Obviously, some horses are starting to vary in terms of their progress at this stage. Are you starting to see a few differences in conditioning and their coats? 

We are really happy with how their coats are coming together. They have had their rugs on a bit too so their coats are coming up quite quickly. It’s also a matter of keeping a constant eye on them so one is not too heavy or too light.

Is there a regimented process when they are caught in their paddocks and brought into the stables for their exercise and handling?

Every moment that we are with them we try to walk them like they are being shown and walk them properly and, even if you are standing up and waiting for one to walk out of a gate, stand them up. The whole time we are concentrating on the horse and they thrive on the routine and we stick to it. The only time it’s disrupted is when they have early parades and they will have to be worked after the parade. Sometimes it reflects on their behaviour out there but generally, they are pretty good.

The hill they have to walk up and down to and from the paddocks seems to be beneficial? 

I think it’s very good for them practising walking and their manners as well and for their topline and it’s good for staff fitness as well.
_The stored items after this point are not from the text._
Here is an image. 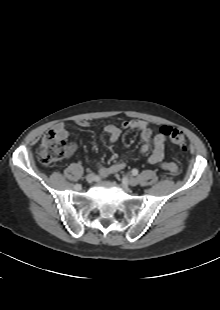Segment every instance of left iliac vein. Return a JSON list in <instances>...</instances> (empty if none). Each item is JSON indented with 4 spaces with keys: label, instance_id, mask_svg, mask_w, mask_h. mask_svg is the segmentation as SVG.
<instances>
[{
    "label": "left iliac vein",
    "instance_id": "4c4485c4",
    "mask_svg": "<svg viewBox=\"0 0 220 310\" xmlns=\"http://www.w3.org/2000/svg\"><path fill=\"white\" fill-rule=\"evenodd\" d=\"M128 183H129V185H131V186H136V185L138 184V180H137V178H135V177H129V178H128Z\"/></svg>",
    "mask_w": 220,
    "mask_h": 310
}]
</instances>
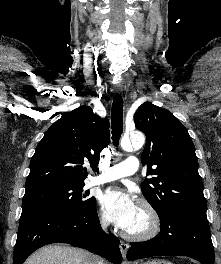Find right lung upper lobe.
<instances>
[{"mask_svg":"<svg viewBox=\"0 0 221 264\" xmlns=\"http://www.w3.org/2000/svg\"><path fill=\"white\" fill-rule=\"evenodd\" d=\"M110 139L109 121L88 106L65 113L45 133L30 162L25 189L55 183H84L85 165L95 168Z\"/></svg>","mask_w":221,"mask_h":264,"instance_id":"right-lung-upper-lobe-1","label":"right lung upper lobe"}]
</instances>
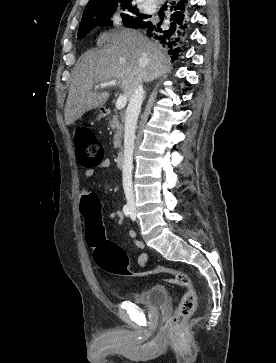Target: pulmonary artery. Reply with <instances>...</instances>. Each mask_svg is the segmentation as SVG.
Instances as JSON below:
<instances>
[{"label": "pulmonary artery", "mask_w": 276, "mask_h": 363, "mask_svg": "<svg viewBox=\"0 0 276 363\" xmlns=\"http://www.w3.org/2000/svg\"><path fill=\"white\" fill-rule=\"evenodd\" d=\"M150 1V0H149ZM145 7L148 8L147 11L148 12H153L155 9L153 8H149V2H145Z\"/></svg>", "instance_id": "e3ab8cb5"}]
</instances>
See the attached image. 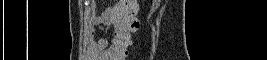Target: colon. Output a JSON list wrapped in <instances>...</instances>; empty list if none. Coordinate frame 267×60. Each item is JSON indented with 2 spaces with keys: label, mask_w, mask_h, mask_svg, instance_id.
<instances>
[{
  "label": "colon",
  "mask_w": 267,
  "mask_h": 60,
  "mask_svg": "<svg viewBox=\"0 0 267 60\" xmlns=\"http://www.w3.org/2000/svg\"><path fill=\"white\" fill-rule=\"evenodd\" d=\"M138 10V4L134 0H121L114 7L109 20L110 24L115 27V31L112 45L104 52L106 59H129V46L132 34L138 29L136 17Z\"/></svg>",
  "instance_id": "obj_1"
}]
</instances>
It teaches the horses to walk out properly and drop their head and relax and stroll along nicely.

How do you prepare for when trainers and agents come to inspect them?
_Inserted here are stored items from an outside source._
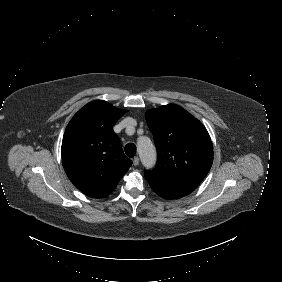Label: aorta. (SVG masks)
I'll return each instance as SVG.
<instances>
[{
	"mask_svg": "<svg viewBox=\"0 0 282 282\" xmlns=\"http://www.w3.org/2000/svg\"><path fill=\"white\" fill-rule=\"evenodd\" d=\"M136 148L139 154L142 166L151 170L157 163L156 147L148 136H139L136 141Z\"/></svg>",
	"mask_w": 282,
	"mask_h": 282,
	"instance_id": "aorta-1",
	"label": "aorta"
}]
</instances>
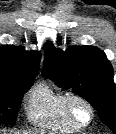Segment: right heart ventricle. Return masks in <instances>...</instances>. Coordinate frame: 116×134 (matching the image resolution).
<instances>
[{
    "instance_id": "obj_1",
    "label": "right heart ventricle",
    "mask_w": 116,
    "mask_h": 134,
    "mask_svg": "<svg viewBox=\"0 0 116 134\" xmlns=\"http://www.w3.org/2000/svg\"><path fill=\"white\" fill-rule=\"evenodd\" d=\"M65 94L47 82L39 83L30 93L26 112L31 123L42 128L62 133L80 130L63 109Z\"/></svg>"
}]
</instances>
Obviously, the horses have to be spot on. Most of the staff have been here a little while and shown yearlings before so they don’t need too much fine-tuning but one girl on our team hasn’t done sales or yearling prep before so Brett Wise has shown her what to expect.
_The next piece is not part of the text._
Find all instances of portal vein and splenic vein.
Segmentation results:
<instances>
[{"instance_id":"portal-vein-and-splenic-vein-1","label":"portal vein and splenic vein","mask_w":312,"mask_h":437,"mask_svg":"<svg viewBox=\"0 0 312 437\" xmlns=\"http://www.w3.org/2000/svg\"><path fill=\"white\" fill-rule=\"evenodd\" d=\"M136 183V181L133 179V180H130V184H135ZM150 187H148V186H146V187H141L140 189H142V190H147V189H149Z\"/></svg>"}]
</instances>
What are the main things you try to emphasise as important? People can have different styles of showcasing a yearling but what do you try and instil in the handlers?

You want the horses to walk out well and be relaxed, I think they are the main two things. A nice, fluent walk and also relaxed at the same time. You don’t want your horses going out there and being too naughty because buyers can’t get a good look at them and it’s not a very good look as they might think it’s an indication of temperament. That’s why we practise and if there is one that’s naughty we will take it back out again in the afternoon and get it more used to the surroundings and focused on their leader. 

What specifically do you teach the handlers?

We tell them that if they are relaxed, the horse is. We have them on a pretty loose lead and keeping them relaxed is the key to walking out nicely and we want them to stop and come forward when you ask and go back when you ask and stand still for the 30 seconds someone might be looking at them.

How much effort goes into the actual positioning and surface of the parade area? 

The gardeners keep on top of the surface, which is fairly new turf that was put in 12 months ago. They take great pride in keeping it well-manicured. If they chop it up they won’t be happy but we make sure it’s in top condition. We keep it quite short so you can see the hooves and whole leg and it’s very flat, too.

How much do you think these early parades influence the decision making of buyers ahead of the sales?

A lot of them make a shortlist off this inspection so it’s very important. Because there are 1,200-1,500 horses on the Gold Coast they don’t have enough time to get around and look at them all up there so they will come to the Hunter and get a lot of the drafts out of the way. Every horse you want to show off to the best of their ability.

It’s beautiful weather here this morning and it’s been a lovely season with plenty of feed around. Are you seeing that reflected in their progress at all?

They came in looking really well in condition and in their coats, which is a reflection of the feed that’s around, but you have got to make sure they do not peak too early before the sales.